<

How to use Script Component as Asynchronous Transformation

Published on
17,331 Points
10,631 Views
2 Endorsements
Last Modified:
Approved
Community Pick
Suppose you have a flat file which is not delimited or fixed width or Ragged right. the structure of data is not well formed for Flat File Connection manager to read,

This is an example of data file:

date              : 04/14/2010
customer name     : John doe
address           : 2014 apple st. Chicago, IT 30000
sale order        : 04/15/2010
confirmation tag  : abcdefghi
date              : 12/14/2010
customer name     : reza rad
address           : Tehran Iran
sale order        : 02/15/2010
confirmation tag  : rererererere
date              : 06/14/2009
customer name     : Abolfazl rad goudarzi
address           : Tehran Iran
sale order        : 02/05/2010
confirmation tag  : fasgfsagas

Open in new window


You need to fetch data and fill them in appropriate fields in a Database table.
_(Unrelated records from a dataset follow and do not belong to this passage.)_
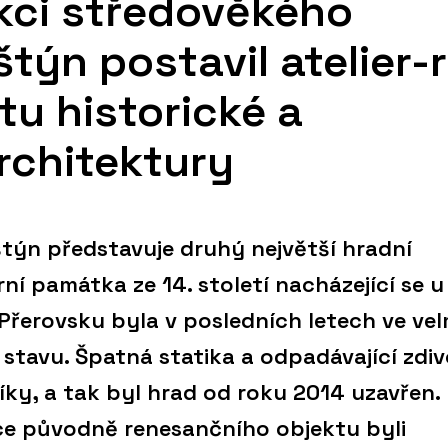
kci středověkého
týn postavil atelier-r
tu historické a
rchitektury
štýn představuje druhý největší hradní
ní památka ze 14. století nacházející se u
řerovsku byla v posledních letech ve vel
tavu. Špatná statika a odpadávající zdiv
ky, a tak byl hrad od roku 2014 uzavřen.
ce původně renesančního objektu byli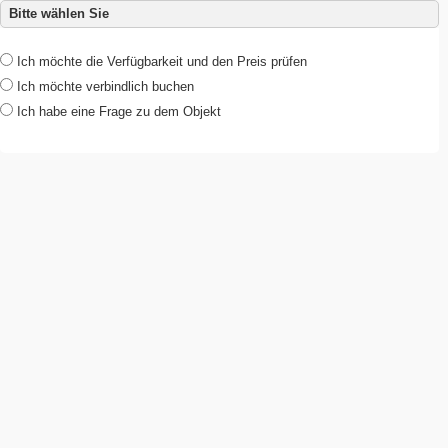
Bitte wählen Sie
Ich möchte die Verfügbarkeit und den Preis prüfen
Ich möchte verbindlich buchen
Ich habe eine Frage zu dem Objekt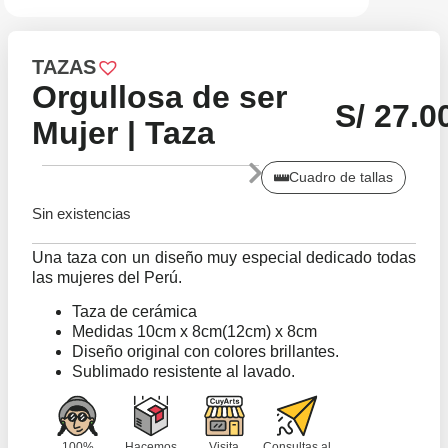
TAZAS
Orgullosa de ser
S/
27.0
Mujer | Taza
Cuadro de tallas
Sin existencias
Una taza con un diseño muy especial dedicado todas
las mujeres del Perú.
Taza de cerámica
Medidas 10cm x 8cm(12cm) x 8cm
Diseño original con colores brillantes.
Sublimado resistente al lavado.
100%
Hacemos
Visita
Consultas al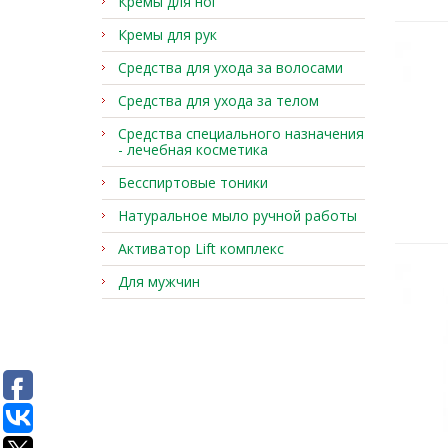
Кремы для ног
Кремы для рук
Средства для ухода за волосами
Средства для ухода за телом
Средства специального назначения
- лечебная косметика
Бесспиртовые тоники
Натуральное мыло ручной работы
Активатор Lift комплекс
Для мужчин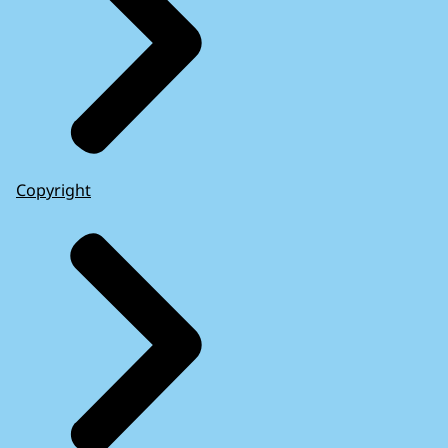
Copyright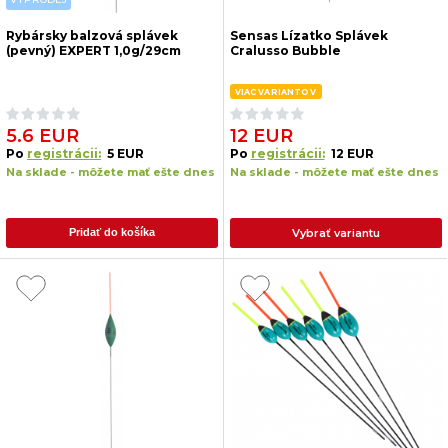
Rybársky balzová splávek
Sensas Lízatko Splávek
(pevný) EXPERT 1,0g/29cm
Cralusso Bubble
VIAC VARIANTOV
5.6 EUR
12 EUR
Po
registrácii:
5 EUR
Po
registrácii:
12 EUR
Na sklade - môžete mať ešte dnes
Na sklade - môžete mať ešte dnes
Vybrať variantu
Pridať do košíka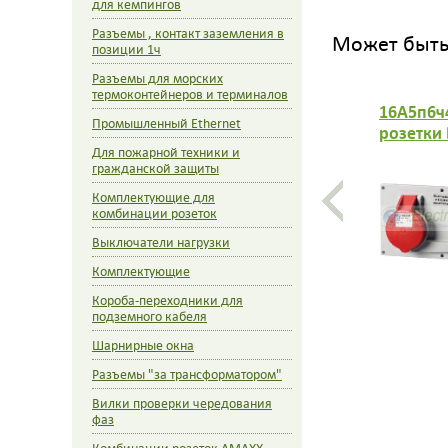
для кемпингов
Разъемы , контакт заземления в
Может быть 
позиции 1ч
Разъемы для морских
термоконтейнеров и терминалов
16A5п6ч
Промышленный Ethernet
розетки
Для пожарной техники и
гражданской защиты
Комплектующие для
комбинации розеток
Выключатели нагрузки
Комплектующие
Короба-переходники для
подземного кабеля
Шарнирные окна
Разъемы "за трансформатором"
Вилки проверки чередования
фаз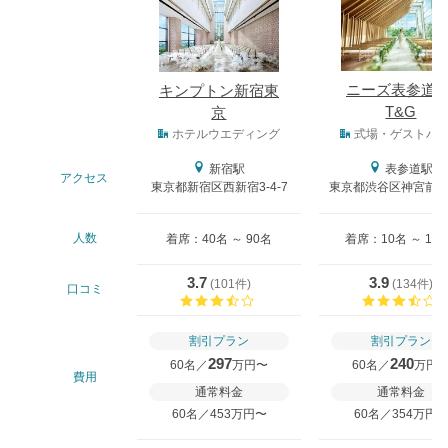
ニーズ表参道 b
キンプトン新宿東
T&G
京
式場タイプ
ホテルウエディング
式場・ゲストハ
新宿駅
表参道駅
アクセス
東京都新宿区西新宿3-4-7
東京都渋谷区神宮前5-4
人数
着席：40名 ～ 90名
着席：10名 ～ 12
3.7
3.9
(
101件
)
(
134件
)
口コミ
口コミ評価
割引プラン
割引プラン
297
240
60名／
万円〜
60名／
万円
費用
通常料金
通常料金
60名／453万円〜
60名／354万円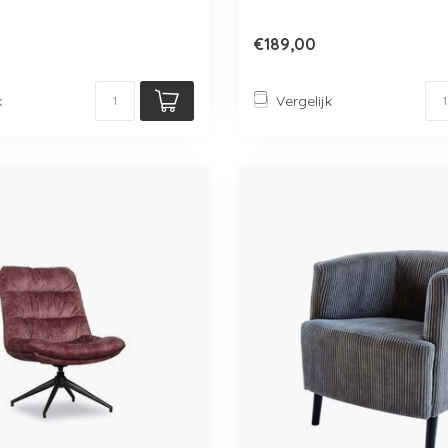
€189,00
k
Vergelijk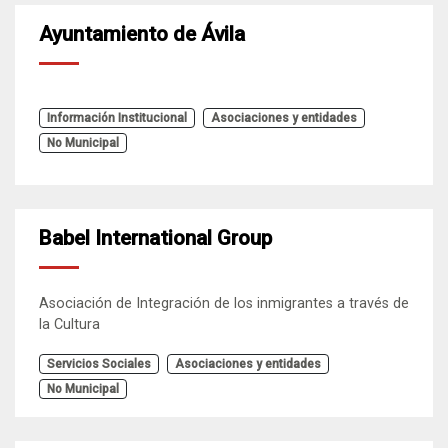
Ayuntamiento de Ávila
Información Institucional
Asociaciones y entidades
No Municipal
Babel International Group
Asociación de Integración de los inmigrantes a través de
la Cultura
Servicios Sociales
Asociaciones y entidades
No Municipal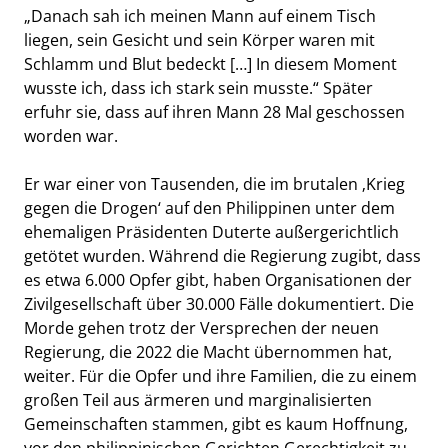
„Danach sah ich meinen Mann auf einem Tisch
liegen, sein Gesicht und sein Körper waren mit
Schlamm und Blut bedeckt […] In diesem Moment
wusste ich, dass ich stark sein musste.“ Später
erfuhr sie, dass auf ihren Mann 28 Mal geschossen
worden war.
Er war einer von Tausenden, die im brutalen ‚Krieg
gegen die Drogen‘ auf den Philippinen unter dem
ehemaligen Präsidenten Duterte außergerichtlich
getötet wurden. Während die Regierung zugibt, dass
es etwa 6.000 Opfer gibt, haben Organisationen der
Zivilgesellschaft über 30.000 Fälle dokumentiert. Die
Morde gehen trotz der Versprechen der neuen
Regierung, die 2022 die Macht übernommen hat,
weiter. Für die Opfer und ihre Familien, die zu einem
großen Teil aus ärmeren und marginalisierten
Gemeinschaften stammen, gibt es kaum Hoffnung,
vor den philippinischen Gerichten Gerechtigkeit zu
As you may know you can not use Flat File manager without any handy works to change data in appropriately manner. in fact you need a Transformation between Flat File Source and the Destination.

But how can you do this?

the answer is ...

With Asynchronous Transformation.

Let me talk about what the Asynchronous transformation is exactly:

there are two types of transformation in SSIS .

1- Synchronous Transformation

in this kind of transformation , the input data will process ROW BY ROW . and output is synchronize with the input. a good example of Synchronous transformation is the Derived Column Transformation.

2- Asynchronous Transformation

in this kind of transformation, the input data will fetch all at first, ALL ROWS will read in first step, and then output will generate. there is no synchronization between input and output. an example of Asynchronous Transformation is the Aggregate Transformation.

Let's back to sample data file above, We need to fetch data of 5 rows and combine them and make one output row. combination of input data needs to be done by a Script Component Transformation. And this is obvious that this script component should be Asynchronous Transformation.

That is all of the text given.